L’autodromo di Imola a rischio
Pubblicato il 18 febbraio 2010, 15:24
Il Resto del Carlino, riporta oggi la notizia che Formula Imola è fallita. Il giorno dopo la festa di martedì per il ritorno del dottor Costa e la parata di campioni in via Rosselli. La sentenza del tribunale di Bologna arriva come un fulmine a ciel sereno: «Formula Imola è fallita». Tornano i fantasmi del passato proprio mentre la nuova gestione, passo dopo passo, sta costruendo il futuro del circuito. La sentenza arriva dal passato: è l’esito della richiesta di fallimento presentata dai creditori milanesi di MisMas per un debito di circa un milione di euro risalente alla vecchia gestione del circuito targata Norman 95. Ma l’accordo per il pagamento del debito — dato per vicinissimo nei giorni scorsi su queste pagine — era già stato trovato. Così raccontano le parti che ora presenteranno nelle prossime ore un reclamo nei confronti della sentenza.
«Abbiamo saputo oggi questa notizia — spiega il presidente di Formula Imola Uberto Selvatico Estense, che ha preso il timone dell’autodromo l’anno scorso —. Noi avevamo già raggiunto martedì l’accordo transattivo e ci apprestavamo a comunicarlo al giudice quando è arrivata la dichiarazione di fallimento. Avevamo capito di avere più tempo e che la camera di consiglio durasse di più. Noi intendiamo opporre reclamo in quanto la vertenza aveva raggiunto la definizione».

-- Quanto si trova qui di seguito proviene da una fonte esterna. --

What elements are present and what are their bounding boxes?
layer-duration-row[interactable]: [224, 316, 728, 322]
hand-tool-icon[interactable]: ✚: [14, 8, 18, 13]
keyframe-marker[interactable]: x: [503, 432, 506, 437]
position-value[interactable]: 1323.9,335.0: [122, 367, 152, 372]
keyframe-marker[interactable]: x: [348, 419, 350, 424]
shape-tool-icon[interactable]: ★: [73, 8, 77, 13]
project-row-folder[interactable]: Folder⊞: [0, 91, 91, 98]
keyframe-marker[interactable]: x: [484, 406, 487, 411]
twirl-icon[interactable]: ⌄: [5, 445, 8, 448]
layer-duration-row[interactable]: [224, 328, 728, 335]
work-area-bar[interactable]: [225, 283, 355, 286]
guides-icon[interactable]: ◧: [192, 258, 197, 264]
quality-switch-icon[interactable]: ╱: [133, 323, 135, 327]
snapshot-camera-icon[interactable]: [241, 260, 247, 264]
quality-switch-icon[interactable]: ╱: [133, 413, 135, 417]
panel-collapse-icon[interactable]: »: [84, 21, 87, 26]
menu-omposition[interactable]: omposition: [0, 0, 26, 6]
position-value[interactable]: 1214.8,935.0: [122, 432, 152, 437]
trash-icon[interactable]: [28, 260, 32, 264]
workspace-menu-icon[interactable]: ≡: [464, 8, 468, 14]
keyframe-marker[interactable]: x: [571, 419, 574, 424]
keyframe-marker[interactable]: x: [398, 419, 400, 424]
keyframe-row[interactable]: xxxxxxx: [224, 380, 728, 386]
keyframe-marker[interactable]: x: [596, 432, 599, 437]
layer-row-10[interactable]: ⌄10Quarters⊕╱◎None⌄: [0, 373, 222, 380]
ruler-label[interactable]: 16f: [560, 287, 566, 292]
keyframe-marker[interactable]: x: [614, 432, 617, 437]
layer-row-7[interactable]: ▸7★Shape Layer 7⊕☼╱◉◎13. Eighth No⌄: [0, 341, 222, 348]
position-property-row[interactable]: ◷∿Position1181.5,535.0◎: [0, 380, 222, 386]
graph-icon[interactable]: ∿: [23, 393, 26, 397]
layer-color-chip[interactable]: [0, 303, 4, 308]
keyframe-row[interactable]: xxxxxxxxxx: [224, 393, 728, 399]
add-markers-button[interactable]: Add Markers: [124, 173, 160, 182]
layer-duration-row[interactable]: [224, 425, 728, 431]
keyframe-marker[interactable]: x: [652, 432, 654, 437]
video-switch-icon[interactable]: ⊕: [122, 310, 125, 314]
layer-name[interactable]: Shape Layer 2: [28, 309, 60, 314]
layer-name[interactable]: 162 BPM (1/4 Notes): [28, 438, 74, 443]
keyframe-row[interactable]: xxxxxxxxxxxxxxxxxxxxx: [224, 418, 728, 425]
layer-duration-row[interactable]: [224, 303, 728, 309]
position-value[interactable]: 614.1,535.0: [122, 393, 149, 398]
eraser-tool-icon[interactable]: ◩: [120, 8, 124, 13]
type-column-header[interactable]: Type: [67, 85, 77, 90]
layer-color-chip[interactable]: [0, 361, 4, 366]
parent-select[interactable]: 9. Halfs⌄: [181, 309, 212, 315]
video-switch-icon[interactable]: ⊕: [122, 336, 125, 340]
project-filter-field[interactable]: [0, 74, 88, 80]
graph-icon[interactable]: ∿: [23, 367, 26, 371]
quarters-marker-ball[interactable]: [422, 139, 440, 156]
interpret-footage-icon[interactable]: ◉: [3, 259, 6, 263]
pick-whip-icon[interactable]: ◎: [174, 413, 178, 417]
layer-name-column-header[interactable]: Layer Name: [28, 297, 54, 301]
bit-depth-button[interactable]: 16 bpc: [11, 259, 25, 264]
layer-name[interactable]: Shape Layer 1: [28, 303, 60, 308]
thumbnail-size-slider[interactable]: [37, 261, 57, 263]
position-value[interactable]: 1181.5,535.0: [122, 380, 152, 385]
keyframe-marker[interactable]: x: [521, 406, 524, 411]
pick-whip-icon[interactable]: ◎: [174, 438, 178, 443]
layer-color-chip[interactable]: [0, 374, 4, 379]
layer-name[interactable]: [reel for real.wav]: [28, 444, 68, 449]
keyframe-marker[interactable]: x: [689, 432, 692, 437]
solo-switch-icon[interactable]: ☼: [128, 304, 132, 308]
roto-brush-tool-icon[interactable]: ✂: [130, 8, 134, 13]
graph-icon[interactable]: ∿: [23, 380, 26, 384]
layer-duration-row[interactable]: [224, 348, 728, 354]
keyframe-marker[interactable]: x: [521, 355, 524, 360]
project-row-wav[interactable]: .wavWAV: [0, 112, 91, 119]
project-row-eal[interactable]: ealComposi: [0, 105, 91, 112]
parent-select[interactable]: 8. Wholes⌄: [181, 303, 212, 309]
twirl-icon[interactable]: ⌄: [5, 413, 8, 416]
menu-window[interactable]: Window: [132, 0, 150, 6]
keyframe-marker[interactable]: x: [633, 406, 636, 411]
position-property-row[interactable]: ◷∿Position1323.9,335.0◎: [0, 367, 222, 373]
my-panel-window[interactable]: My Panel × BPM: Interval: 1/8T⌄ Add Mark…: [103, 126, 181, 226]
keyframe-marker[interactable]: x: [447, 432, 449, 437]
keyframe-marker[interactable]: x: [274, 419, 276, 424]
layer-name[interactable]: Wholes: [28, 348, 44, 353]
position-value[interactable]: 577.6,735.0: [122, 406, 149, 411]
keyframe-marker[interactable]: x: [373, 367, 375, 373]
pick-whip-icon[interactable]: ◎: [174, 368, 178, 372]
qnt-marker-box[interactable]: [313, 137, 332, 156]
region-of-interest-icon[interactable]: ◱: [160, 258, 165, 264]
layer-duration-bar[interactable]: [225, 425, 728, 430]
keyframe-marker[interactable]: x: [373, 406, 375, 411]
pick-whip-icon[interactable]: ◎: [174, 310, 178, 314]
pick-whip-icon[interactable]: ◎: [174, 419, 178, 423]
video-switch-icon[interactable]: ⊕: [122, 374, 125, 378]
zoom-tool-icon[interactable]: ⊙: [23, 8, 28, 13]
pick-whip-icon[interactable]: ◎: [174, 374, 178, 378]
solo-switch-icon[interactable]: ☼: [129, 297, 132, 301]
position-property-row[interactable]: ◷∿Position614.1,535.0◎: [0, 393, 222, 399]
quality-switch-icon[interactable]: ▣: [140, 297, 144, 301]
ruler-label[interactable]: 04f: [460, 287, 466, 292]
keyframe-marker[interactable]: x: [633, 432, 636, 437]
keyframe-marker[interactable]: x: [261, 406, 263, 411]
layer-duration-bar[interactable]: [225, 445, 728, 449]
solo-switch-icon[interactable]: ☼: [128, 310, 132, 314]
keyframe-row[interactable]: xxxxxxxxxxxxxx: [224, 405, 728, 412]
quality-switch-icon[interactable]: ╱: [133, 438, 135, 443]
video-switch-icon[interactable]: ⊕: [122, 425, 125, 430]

In audioconferenza assieme a Selvatico Estense c’è Gianluca Caimi, il curatore fallimentare di MisMas, la società milanese che aveva organizzato la festa d’inaugurazione del circuito di maggio 2008. Per lo spettacolo (con Cirque du soleil e Francesco Renga) aveva inviato una fattura da un milione di euro, pagata poi solo in parte e finita sul groppone della nuova gestione del circuito una volta calato il sipario a fine 2008 sulla vecchia gestione targata Norman 95. Caimi conferma parola per parola.
Selvatico Estense va avanti: «Riteniamo che questa intervenuta transazione avrebbe dovuto far decadere il procedimento — continua —. Ora provvederemo a far reclamo contro la sentenza».

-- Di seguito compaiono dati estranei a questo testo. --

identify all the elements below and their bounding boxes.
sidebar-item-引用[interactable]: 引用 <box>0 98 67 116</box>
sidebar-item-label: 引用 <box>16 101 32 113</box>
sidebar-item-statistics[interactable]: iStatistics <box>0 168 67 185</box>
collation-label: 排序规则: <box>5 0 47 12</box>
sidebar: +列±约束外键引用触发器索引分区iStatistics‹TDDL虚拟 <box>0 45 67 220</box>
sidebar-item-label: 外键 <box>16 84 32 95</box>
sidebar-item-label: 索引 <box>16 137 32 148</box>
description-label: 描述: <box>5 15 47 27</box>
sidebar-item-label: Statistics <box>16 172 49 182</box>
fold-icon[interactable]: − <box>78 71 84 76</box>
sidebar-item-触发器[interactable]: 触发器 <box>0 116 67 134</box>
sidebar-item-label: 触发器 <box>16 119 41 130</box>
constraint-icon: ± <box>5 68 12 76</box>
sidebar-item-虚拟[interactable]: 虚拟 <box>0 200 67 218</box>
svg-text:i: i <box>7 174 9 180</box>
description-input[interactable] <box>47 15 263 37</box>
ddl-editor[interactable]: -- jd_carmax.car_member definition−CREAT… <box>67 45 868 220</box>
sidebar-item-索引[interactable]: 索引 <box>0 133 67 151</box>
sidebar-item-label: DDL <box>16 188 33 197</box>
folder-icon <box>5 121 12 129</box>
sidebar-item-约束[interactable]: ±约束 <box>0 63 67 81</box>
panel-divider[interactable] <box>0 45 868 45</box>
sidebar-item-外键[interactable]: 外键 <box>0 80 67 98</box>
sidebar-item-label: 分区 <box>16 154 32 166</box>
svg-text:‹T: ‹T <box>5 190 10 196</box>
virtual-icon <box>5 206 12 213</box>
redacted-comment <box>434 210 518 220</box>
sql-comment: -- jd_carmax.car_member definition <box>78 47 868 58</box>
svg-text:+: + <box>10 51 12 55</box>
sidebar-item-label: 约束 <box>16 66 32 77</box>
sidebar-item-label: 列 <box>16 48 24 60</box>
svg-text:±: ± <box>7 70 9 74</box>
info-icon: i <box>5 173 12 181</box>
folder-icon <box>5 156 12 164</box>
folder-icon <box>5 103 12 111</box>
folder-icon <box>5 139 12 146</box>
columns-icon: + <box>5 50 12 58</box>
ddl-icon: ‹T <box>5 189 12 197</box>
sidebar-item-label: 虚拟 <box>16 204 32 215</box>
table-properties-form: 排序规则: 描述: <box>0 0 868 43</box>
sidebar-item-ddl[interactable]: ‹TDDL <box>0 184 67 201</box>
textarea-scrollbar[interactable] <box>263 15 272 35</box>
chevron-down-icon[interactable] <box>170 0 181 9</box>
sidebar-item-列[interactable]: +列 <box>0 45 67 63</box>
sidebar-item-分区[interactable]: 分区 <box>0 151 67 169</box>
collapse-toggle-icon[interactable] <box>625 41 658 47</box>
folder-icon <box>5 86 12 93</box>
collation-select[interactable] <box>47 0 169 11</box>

Quali sono i margini reali per far annullare la sentenza? «Bisogna vedere il dispositivo della sentenza — spiega Caimi —, sono valutazioni che si potranno fare solo nei prossimi giorni».
Deciderà il giudice dunque, e anche se è probabile che prenda atto della situazione, i rischi ci sono. L’accordo raggiunto è giudicato accettabile da entrambe le parti: «È la soluzione di un conflitto — afferma Caimi —, ognuno ha dovuto rinunciare a qualcosa».